Along with each video are several questions to stimulate conversation and reflection as well as a wonderful feature that allows you to add a bookmark "lesson planner" to your toolbar so as you come across videos you would like to save and view or share later, you can simply add them to your "lesson planner"! I love this feature!! Some teachers also include their lesson plans for you to download as well. There are quite a few videos that connect to the Common Core for those of you that are looking for those type of connections.

You do need to create an account but it is free and and only takes a couple of minutes. Check it out - it a dual resource as it works for teachers as well as coaches - which is what I am trying to accomplish with this blog . . . :-) 


Thursday, October 25, 2012

Yes! Even Babies Have Concepts About Print . . .

When I was a kindergarten teacher, and parents would anxiously ask me, "What can we do to help our child?', I would always tell them, please just read to your child - enjoy the experience . . . cuddle up with some books and talk about the story. Do this every single day  - and night - and then do it again! The single most important thing you can do for your child is to read to him or her. I still believe this is true. If parents would start reading the minute their child is born (and even before!) and repeat it every single day, I would be happy. Watch this video of a very young toddler and it will convince even the most skeptical person how much a child will learn about reading, if read to on a regular basis. This is a video from a foreign country - you will soon realize you can't understand the father as he speaks to his child! But after watching this quite a few times, what I infer from this scenario is that the toddler had first been looking at a picture book. For fun, the father handed her a piece of adult text, and she surprised everyone by "reading" it!
(Note to iPad users - in order to view  the video, you will have to see this post on a computer.)
 

This video could also be used for professional development. After viewing it, you could have colleagues "turn & talk" or "stop & jot" and answer the questions:
What characteristics of a reader did this young toddler exhibit?
How would this have been different for a child who had never been read to?
How do you think she learned these things?
What do you think her background is? 
 

Wednesday, October 24, 2012

          Portland Maine  Greetings From Maine

Let me first of all introduce myself as this is my very first post! I am a literacy specialist and hence the moniker - Lit Coach Lou! I taught kindergarten for 22 years and I have been a literacy specialist/coach for the past six years - all in the great state of Maine.
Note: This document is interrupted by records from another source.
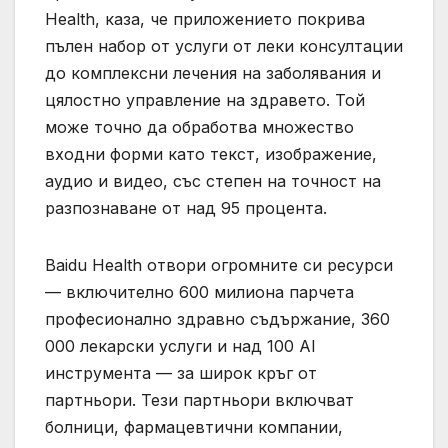
Health, каза, че приложението покрива
пълен набор от услуги от леки консултации
до комплексни лечения на заболявания и
цялостно управление на здравето. Той
може точно да обработва множество
входни форми като текст, изображение,
аудио и видео, със степен на точност на
разпознаване от над 95 процента.
Baidu Health отвори огромните си ресурси
— включително 600 милиона парчета
професионално здравно съдържание, 360
000 лекарски услуги и над 100 AI
инструмента — за широк кръг от
партньори. Тези партньори включват
болници, фармацевтични компании,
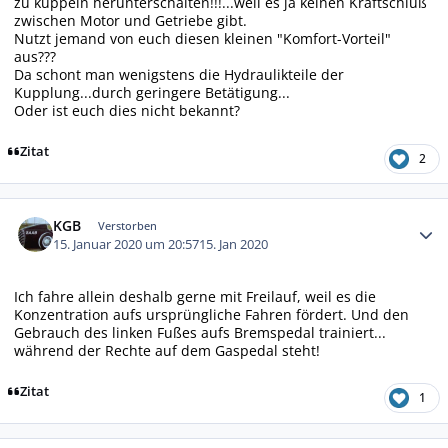
zu kuppeln herunterschalten!!!...weil es ja keinen Kraftschluß
zwischen Motor und Getriebe gibt.
Nutzt jemand von euch diesen kleinen "Komfort-Vorteil"
aus???
Da schont man wenigstens die Hydraulikteile der
Kupplung...durch geringere Betätigung...
Oder ist euch dies nicht bekannt?
Zitat
2
Autor-Statistiken
KGB
Verstorben
15. Januar 2020 um 20:57
15. Jan 2020
Ich fahre allein deshalb gerne mit Freilauf, weil es die
Konzentration aufs ursprüngliche Fahren fördert. Und den
Gebrauch des linken Fußes aufs Bremspedal trainiert...
während der Rechte auf dem Gaspedal steht!
Zitat
1
Autor-Statistiken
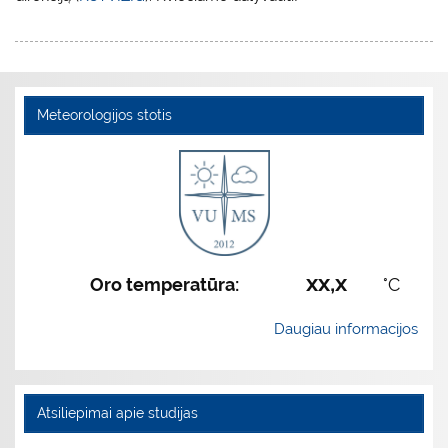
Meteorologijos stotis
xx,x
Oro temperatūra:
°C
Daugiau informacijos
Atsiliepimai apie studijas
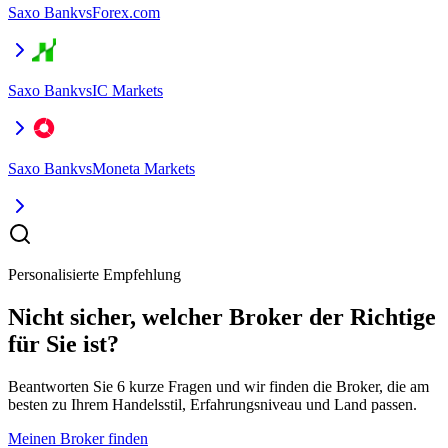
Saxo Bank
vs
Forex.com
Saxo Bank
vs
IC Markets
Saxo Bank
vs
Moneta Markets
Personalisierte Empfehlung
Nicht sicher, welcher Broker der Richtige
für Sie ist?
Beantworten Sie 6 kurze Fragen und wir finden die Broker, die am
besten zu Ihrem Handelsstil, Erfahrungsniveau und Land passen.
Meinen Broker finden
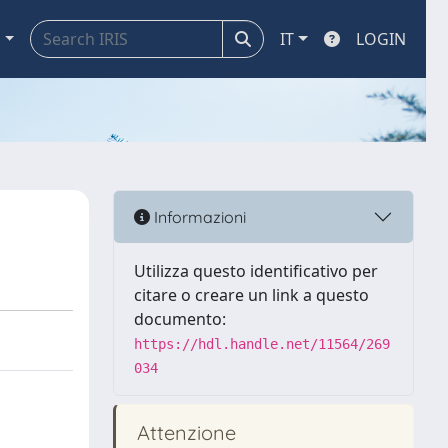
a
IT
LOGIN
Informazioni
Utilizza questo identificativo per
citare o creare un link a questo
documento:
https://hdl.handle.net/11564/269
034
Attenzione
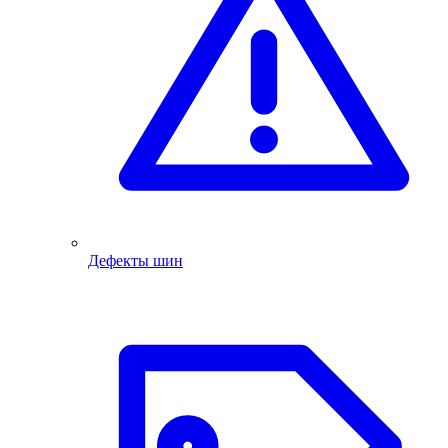
Дефекты шин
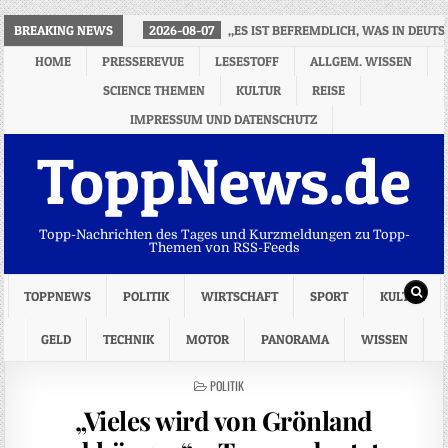
BREAKING NEWS
2026-08-07
„ES IST BEFREMDLICH, WAS IN DEUTS
HOME
PRESSEREVUE
LESESTOFF
ALLGEM. WISSEN
SCIENCE THEMEN
KULTUR
REISE
IMPRESSUM UND DATENSCHUTZ
ToppNews.de
Topp-Nachrichten des Tages und Kurzmeldungen zu Topp-
Themen von RSS-Feeds
TOPPNEWS
POLITIK
WIRTSCHAFT
SPORT
KULTUR
GELD
TECHNIK
MOTOR
PANORAMA
WISSEN
POSTED
POLITIK
IN
„Vieles wird von Grönland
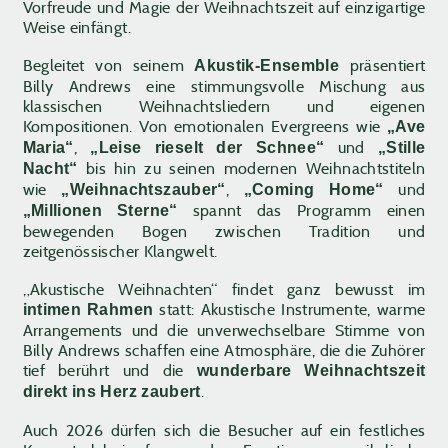
Vorfreude und Magie der Weihnachtszeit auf einzigartige
Weise einfängt.
Begleitet von seinem
präsentiert
Akustik-Ensemble
Billy Andrews eine stimmungsvolle Mischung aus
klassischen Weihnachtsliedern und eigenen
Kompositionen. Von emotionalen Evergreens wie
„Ave
,
und
Maria“
„Leise rieselt der Schnee“
„Stille
bis hin zu seinen modernen Weihnachtstiteln
Nacht“
wie
,
und
„Weihnachtszauber“
„Coming Home“
spannt das Programm einen
„Millionen Sterne“
bewegenden Bogen zwischen Tradition und
zeitgenössischer Klangwelt.
„Akustische Weihnachten“ findet ganz bewusst im
statt: Akustische Instrumente, warme
intimen Rahmen
Arrangements und die unverwechselbare Stimme von
Billy Andrews schaffen eine Atmosphäre, die die Zuhörer
tief berührt und die
wunderbare Weihnachtszeit
.
direkt ins Herz zaubert
Auch 2026 dürfen sich die Besucher auf ein festliches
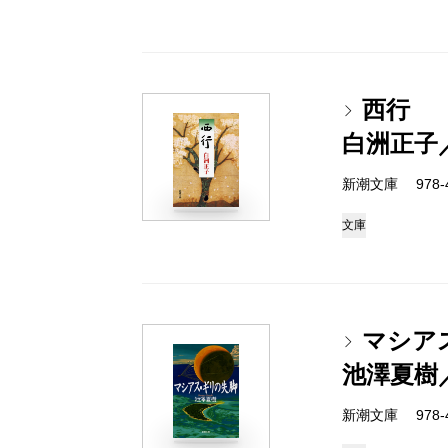
西行
白洲正子
新潮文庫 978-4-
文庫
マシア
池澤夏樹
新潮文庫 978-4-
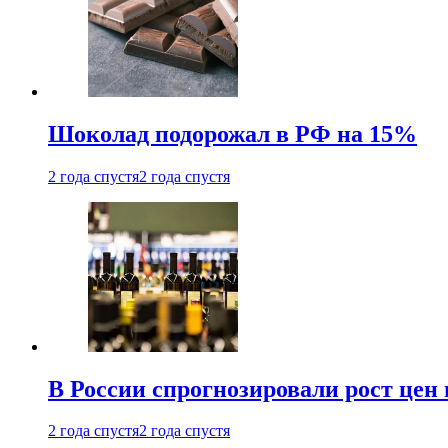
Шоколад подорожал в РФ на 15%
2 года спустя
2 года спустя
В России спрогнозировали рост цен 
2 года спустя
2 года спустя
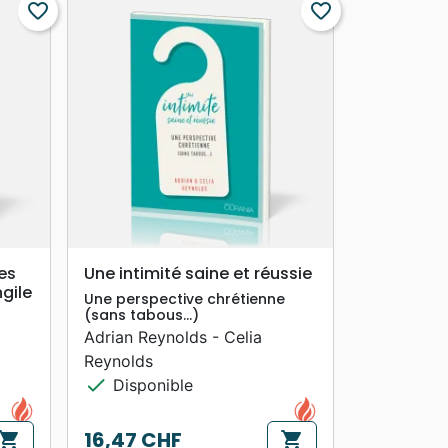
favorite_border
favorite_border
search
APERÇU RAPIDE
les
Une intimité saine et réussie
gile
Une perspective chrétienne
(sans tabous…)
Adrian Reynolds - Celia
Reynolds
check
Disponible
16,47 CHF
hopping_cart
shopping_cart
I hope to share my love of reading, love of teaching, love of mentoring teachers and love of books, here on my blog. I am always finding lots of great ideas from my wonderful friends and colleagues and I love to share with others. I also hope it might help me keep myself organized in one place frankly! 

Here's my first idea to share with you all. I was at an iPad training today with a rep from Apple. He told us about Project Gutenberg - www.gutenberg.org. "Project Gutenberg offers over 40,000 free ebooks: choose among free epub books, free kindle books, download them or read them online". 

                                                        

Although many of these books are for adult or older readers and not the latest or greatest, you can go to the search and find just the "children's shelves". I can see a variety of ways to use these stories besides the obvious. There are many different voices reading these stories and with so much emphasis being placed on fluency these days, it would be great fun to listen to the various recordings and discuss fluency. I happen to love the English accents! These recordings would also be great for teaching visualization. Many children are familiar with The Wizard of Oz by L. Frank Baum. But how many know the other stories in the series? Or even know there are other stories and it is a series?? It would be great fun to listen to one of the stories and teach visualize while you are at it!